Extracted records:
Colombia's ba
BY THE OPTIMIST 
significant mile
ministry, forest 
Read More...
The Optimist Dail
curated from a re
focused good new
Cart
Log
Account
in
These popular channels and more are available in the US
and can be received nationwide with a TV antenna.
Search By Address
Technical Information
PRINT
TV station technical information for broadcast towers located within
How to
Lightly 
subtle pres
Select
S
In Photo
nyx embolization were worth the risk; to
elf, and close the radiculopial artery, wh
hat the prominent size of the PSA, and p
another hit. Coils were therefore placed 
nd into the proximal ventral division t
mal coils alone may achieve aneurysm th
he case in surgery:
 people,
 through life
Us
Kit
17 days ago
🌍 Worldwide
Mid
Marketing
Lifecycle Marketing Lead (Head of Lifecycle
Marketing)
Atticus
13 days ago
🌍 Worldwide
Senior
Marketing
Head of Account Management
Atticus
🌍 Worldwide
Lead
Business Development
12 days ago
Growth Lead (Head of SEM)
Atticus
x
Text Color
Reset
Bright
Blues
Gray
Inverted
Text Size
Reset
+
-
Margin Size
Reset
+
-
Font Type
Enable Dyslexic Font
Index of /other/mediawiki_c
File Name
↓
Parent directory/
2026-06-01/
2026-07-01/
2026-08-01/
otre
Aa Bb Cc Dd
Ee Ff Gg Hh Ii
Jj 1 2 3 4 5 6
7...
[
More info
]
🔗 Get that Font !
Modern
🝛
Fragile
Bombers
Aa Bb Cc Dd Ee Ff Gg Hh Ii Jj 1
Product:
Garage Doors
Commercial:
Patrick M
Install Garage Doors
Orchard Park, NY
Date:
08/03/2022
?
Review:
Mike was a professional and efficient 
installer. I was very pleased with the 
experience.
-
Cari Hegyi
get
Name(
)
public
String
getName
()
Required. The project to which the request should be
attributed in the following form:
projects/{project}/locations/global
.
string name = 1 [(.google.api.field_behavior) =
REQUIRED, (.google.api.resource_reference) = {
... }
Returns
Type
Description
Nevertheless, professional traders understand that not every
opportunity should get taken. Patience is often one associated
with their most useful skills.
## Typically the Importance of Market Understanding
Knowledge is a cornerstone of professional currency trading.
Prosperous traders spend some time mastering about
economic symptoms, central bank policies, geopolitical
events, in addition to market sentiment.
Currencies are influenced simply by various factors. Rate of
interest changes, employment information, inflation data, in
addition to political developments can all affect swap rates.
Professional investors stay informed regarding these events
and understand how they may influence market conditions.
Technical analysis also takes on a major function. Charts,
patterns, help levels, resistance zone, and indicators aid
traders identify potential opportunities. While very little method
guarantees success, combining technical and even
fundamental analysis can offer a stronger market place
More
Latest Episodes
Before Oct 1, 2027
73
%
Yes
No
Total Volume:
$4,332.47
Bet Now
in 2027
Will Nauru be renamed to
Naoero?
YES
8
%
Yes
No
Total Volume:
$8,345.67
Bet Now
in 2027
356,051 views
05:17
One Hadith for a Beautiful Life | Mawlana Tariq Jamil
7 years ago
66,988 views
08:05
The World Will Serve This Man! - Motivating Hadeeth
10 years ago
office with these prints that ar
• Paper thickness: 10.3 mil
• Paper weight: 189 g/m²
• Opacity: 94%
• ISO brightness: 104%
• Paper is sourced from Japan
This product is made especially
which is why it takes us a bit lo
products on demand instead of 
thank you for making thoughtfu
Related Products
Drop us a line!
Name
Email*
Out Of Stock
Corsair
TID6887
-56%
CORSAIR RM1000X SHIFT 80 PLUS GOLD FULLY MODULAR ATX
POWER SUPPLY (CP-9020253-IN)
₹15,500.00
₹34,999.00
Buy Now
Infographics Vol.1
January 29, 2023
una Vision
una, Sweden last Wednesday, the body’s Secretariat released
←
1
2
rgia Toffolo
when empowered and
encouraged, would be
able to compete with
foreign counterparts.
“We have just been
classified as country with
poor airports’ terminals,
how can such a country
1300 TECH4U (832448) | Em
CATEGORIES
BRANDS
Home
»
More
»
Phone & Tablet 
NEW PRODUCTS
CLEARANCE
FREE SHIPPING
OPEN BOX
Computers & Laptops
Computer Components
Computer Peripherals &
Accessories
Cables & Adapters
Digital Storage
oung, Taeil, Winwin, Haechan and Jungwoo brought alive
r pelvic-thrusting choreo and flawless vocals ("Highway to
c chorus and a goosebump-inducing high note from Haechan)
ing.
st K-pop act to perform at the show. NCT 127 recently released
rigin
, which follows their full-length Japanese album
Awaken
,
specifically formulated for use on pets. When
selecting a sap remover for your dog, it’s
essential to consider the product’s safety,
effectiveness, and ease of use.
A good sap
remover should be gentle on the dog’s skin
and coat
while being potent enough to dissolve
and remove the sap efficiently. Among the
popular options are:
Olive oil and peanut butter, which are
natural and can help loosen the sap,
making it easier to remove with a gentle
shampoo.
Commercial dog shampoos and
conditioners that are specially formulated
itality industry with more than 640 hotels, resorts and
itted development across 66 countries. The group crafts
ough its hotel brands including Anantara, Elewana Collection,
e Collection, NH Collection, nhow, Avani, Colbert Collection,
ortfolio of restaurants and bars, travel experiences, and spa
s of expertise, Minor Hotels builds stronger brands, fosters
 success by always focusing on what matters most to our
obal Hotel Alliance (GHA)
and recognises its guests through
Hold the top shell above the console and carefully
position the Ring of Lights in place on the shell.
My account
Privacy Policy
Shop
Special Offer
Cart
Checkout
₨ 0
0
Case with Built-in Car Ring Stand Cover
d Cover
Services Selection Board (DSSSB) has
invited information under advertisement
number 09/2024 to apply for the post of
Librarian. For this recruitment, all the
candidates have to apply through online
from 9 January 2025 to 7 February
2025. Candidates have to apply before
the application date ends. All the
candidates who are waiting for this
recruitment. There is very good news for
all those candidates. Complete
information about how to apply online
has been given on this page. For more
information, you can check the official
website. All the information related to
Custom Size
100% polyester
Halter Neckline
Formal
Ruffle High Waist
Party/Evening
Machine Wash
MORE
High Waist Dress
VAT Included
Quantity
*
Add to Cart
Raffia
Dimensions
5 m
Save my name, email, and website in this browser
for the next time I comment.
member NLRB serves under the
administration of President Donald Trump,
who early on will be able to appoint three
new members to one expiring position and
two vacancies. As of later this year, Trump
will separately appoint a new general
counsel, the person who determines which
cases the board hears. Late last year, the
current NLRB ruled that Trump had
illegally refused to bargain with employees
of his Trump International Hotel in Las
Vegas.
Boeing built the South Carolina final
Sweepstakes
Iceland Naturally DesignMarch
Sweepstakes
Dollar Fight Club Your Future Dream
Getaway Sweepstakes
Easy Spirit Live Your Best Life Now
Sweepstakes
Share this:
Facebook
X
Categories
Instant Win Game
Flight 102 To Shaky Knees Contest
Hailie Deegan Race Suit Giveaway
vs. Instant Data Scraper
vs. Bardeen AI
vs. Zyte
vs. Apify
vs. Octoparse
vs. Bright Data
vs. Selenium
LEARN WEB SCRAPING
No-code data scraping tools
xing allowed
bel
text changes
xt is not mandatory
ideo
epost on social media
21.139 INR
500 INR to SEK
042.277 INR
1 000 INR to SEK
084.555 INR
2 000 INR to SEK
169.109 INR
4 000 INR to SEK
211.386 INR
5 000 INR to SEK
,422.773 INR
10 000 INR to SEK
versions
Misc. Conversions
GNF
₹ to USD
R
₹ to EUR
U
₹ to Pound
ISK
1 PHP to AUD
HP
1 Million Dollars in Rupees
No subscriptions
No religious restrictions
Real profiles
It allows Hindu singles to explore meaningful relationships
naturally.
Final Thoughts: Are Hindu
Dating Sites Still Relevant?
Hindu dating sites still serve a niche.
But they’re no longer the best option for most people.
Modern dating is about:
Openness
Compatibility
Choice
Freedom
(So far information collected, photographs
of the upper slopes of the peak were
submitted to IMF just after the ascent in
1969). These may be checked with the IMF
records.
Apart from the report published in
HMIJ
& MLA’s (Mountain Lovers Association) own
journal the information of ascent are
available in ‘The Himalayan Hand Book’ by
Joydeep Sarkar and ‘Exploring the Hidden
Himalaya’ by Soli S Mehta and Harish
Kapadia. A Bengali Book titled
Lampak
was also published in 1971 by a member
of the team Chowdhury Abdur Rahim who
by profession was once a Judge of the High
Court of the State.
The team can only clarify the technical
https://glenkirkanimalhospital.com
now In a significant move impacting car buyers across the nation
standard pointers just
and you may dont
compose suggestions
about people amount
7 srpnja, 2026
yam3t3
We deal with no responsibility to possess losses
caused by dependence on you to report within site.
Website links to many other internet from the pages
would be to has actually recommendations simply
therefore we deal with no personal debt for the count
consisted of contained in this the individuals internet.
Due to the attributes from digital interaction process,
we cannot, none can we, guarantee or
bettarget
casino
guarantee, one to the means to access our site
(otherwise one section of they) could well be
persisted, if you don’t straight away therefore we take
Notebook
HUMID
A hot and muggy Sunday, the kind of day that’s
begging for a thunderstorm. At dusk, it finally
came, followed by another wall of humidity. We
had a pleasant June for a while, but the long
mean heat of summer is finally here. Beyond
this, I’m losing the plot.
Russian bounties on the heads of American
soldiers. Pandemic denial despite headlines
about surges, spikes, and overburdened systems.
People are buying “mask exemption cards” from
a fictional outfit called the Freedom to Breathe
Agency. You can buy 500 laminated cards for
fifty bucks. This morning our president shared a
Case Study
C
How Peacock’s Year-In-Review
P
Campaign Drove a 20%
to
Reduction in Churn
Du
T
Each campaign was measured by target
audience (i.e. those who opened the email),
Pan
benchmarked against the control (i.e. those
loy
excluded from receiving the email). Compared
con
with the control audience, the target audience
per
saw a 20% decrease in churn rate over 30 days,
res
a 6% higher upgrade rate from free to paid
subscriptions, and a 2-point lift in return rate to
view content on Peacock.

▶ What the task requires: Scan the records above, then copy out each line that mentions "Haechan".

▶ Your solution:
oung, Taeil, Winwin, Haechan and Jungwoo brought alive
c chorus and a goosebump-inducing high note from Haechan)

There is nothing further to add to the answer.